2, pay attention to the balance of heat
Because athletes consume a lot of energy in training or competition, only timely replenishment can meet their normal needs and protect their abundant sports ability and necessary energy reserves. However, excessive calories will lead to the increase of body fat and body fat, and the decline of exercise ability. Therefore, athletes' dietary arrangements must be reasonable, and they should vary from person to person and from project to project.

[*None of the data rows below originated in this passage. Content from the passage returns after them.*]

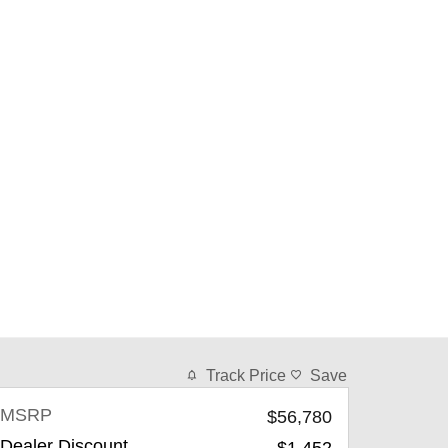
Track Price
Save
MSRP
$56,780
Dealer Discount
-$1,452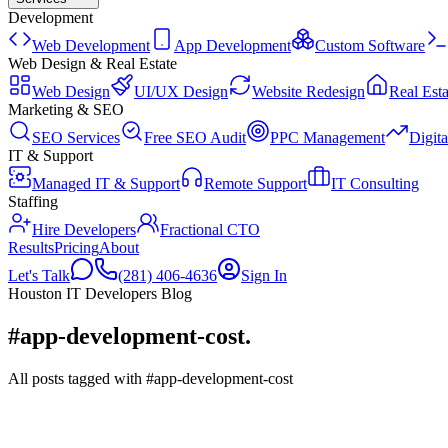
Development
Web Development
App Development
Custom Software
Web Design & Real Estate
Web Design
UI/UX Design
Website Redesign
Real Esta
Marketing & SEO
SEO Services
Free SEO Audit
PPC Management
Digit
IT & Support
Managed IT & Support
Remote Support
IT Consulting
Staffing
Hire Developers
Fractional CTO
Results
Pricing
About
Let's Talk
(281) 406-4636
Sign In
Houston IT Developers Blog
#app-development-cost
.
All posts tagged with #app-development-cost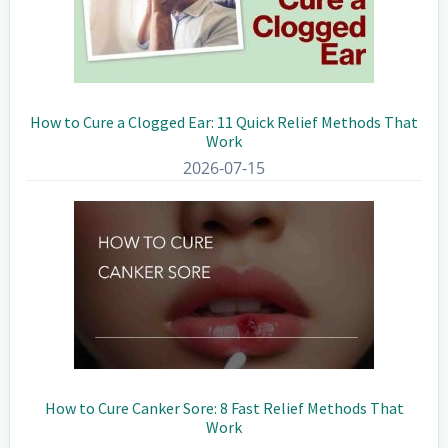
How to Cure a Clogged Ear: 11 Quick Relief Methods That
Work
2026-07-15
How to Cure Canker Sore: 8 Fast Relief Methods That
Work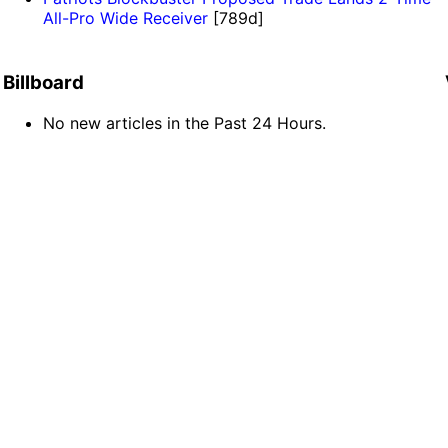
All-Pro Wide Receiver
[789d]
Billboard
No new articles in the Past 24 Hours.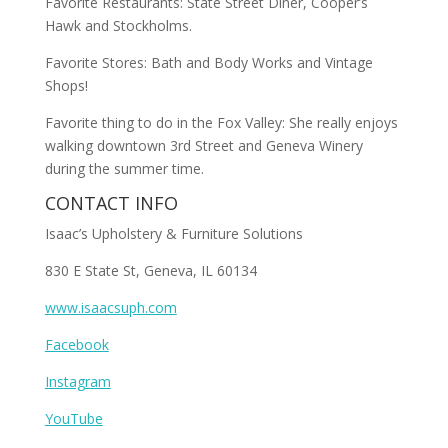
Favorite Restaurants: State Street Diner, Cooper’s
Hawk and Stockholms.
Favorite Stores: Bath and Body Works and Vintage
Shops!
Favorite thing to do in the Fox Valley: She really enjoys
walking downtown 3rd Street and Geneva Winery
during the summer time.
CONTACT INFO
Isaac’s Upholstery & Furniture Solutions
830 E State St, Geneva, IL 60134
www.isaacsuph.com
Facebook
Instagram
YouTube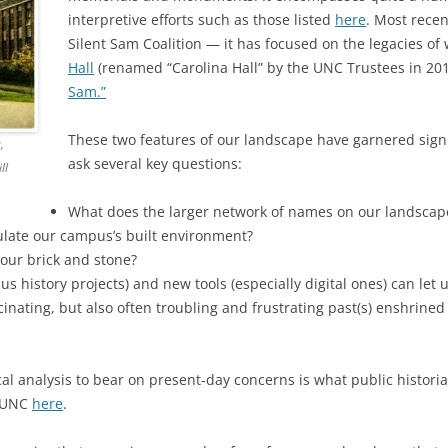
interpretive efforts such as those listed
here
. Most recen
Silent Sam Coalition — it has focused on the legacies 
Hall
(renamed “Carolina Hall” by the UNC Trustees in 20
Sam.”
These two features of our landscape have garnered signi
,
ask several key questions:
ll
What does the larger network of names on our landscape
pulate our campus’s built environment?
 our brick and stone?
 history projects) and new tools (especially digital ones) can let 
nating, but also often troubling and frustrating past(s) enshrined 
ical analysis to bear on present-day concerns is what public histor
t UNC
here
.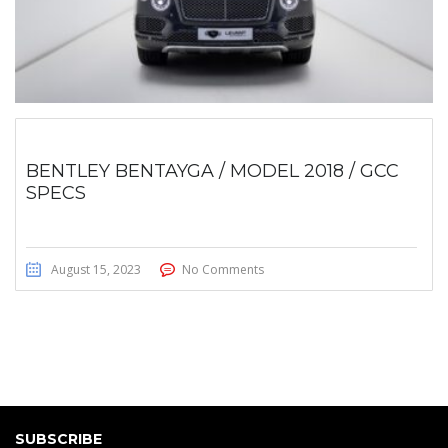
BENTLEY BENTAYGA / MODEL 2018 / GCC
SPECS
August 15, 2023
No Comments
SUBSCRIBE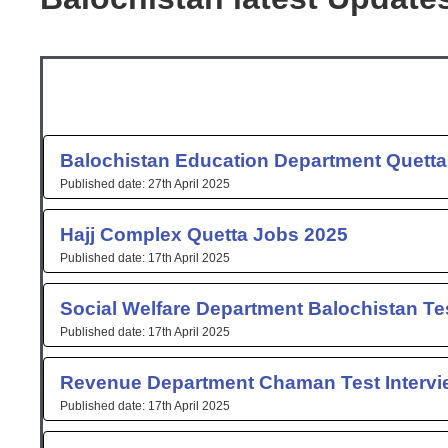
Page
Page
Page
Page
Page
Pag
P
Balochistan Education Department Quetta
27th April 2025
Hajj Complex Quetta Jobs 2025
17th April 2025
Social Welfare Department Balochistan Tes
17th April 2025
Revenue Department Chaman Test Intervi
17th April 2025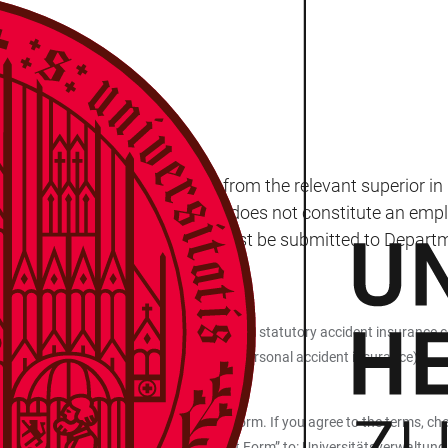
viduals must seek permission from the relevant superior in
g a doctorate. This arrangement does not constitute an emplo
al to perform unpaid work must be submitted to Departmen
tamp.
liation with the University, which provides statutory accident insurance 
, which is why we recommend obtaining personal accident insurance).
k outlined on the back of the request form. If you agree to the terms, che
roval for Performing Unpaid Work Request Form” to: Universitätsverwaltu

3. A reasonable diet system
The dietary system includes dietary quality, dietary distribution and eating time. Meal time should be adapted to training and competition. It is best to eat at 2 o'clock. Train or compete after 5 hours, otherwise strenuous exercise will make the blood involved in digestion flow to muscles and bones, which will affect the digestion and absorption of gastrointestinal department. Intense exercise immediately after meals will also cause abdominal pain and discomfort due to gastrointestinal vibration and mesentery involvement. After training or competition, you should also rest for 40 minutes before eating, otherwise, the blood entering the gastrointestinal tract will decrease and the gastric juice secretion will be insufficient, which will affect the digestion and absorption function, and in the long run, it will cause chronic gastrointestinal diseases.
4. Pay attention to the reasonable proportion of heat source and mass.
The source of calories for athletes should be mainly carbohydrates and eat less fat. For most athletes, the ratio of protein, fat and carbohydrate should be1:1:4; The proportion of endurance events should be 1: 1:7, and it must be high in carbohydrates and low in fat.
5. Adequate vitamins
Vitamins are indispensable nutrients for maintaining life and regulating metabolism. Vitamin deficiency will lead to the weakening of the body's activity ability, lower resistance and lower exercise ability. In the sports era, due to vigorous growth, increased hormone levels and increased perspiration, the demand for vitamins varies from project to project. Generally speaking, endurance events need a lot of vitamin B 1 and vitamin C. If the supply of vegetables and fruits is sufficient, there is no need to supplement vitamins.
The best food to replenish physical strength and eliminate fatigue.
1, banana
Bananas are easily absorbed by the human body and converted into energy. Many athletes will eat bananas to replenish energy in time during the intermission. Eating bananas can quickly replenish lost physical strength.
2. Spinach
The function of magnesium in human body is to convert carbohydrates in muscle into usable energy. If women's daily intake of magnesium is less than 280 mg, people will feel tired. Iron is an important element to ensure hematopoietic function, especially during menstruation, iron supplementation helps to eliminate fatigue, and the content of iron and magnesium in spinach is high.
3. Grains
Oatmeal is a kind of food rich in fiber. Fiber can slow down digestion, continuously supply carbohydrates to blood vessels, keep blood sugar level at a high level, and make the human body gain energy continuously. Therefore, people will not feel hungry and energetic.
Step 4: strawberries
The sweet and sour taste of strawberry can awaken taste buds and attack cells. Strawberry is rich in vitamin C, which helps the human body absorb iron, nourish cells and make people energetic.
Step 5: nuts
Nut is rich in linolenic acid and vitamin E, which has antioxidant effect and is also a high-energy food. It contains more unsaturated fatty acids and is easy to decompose. Eating a small amount of nuts after intense work can provide some energy for the body.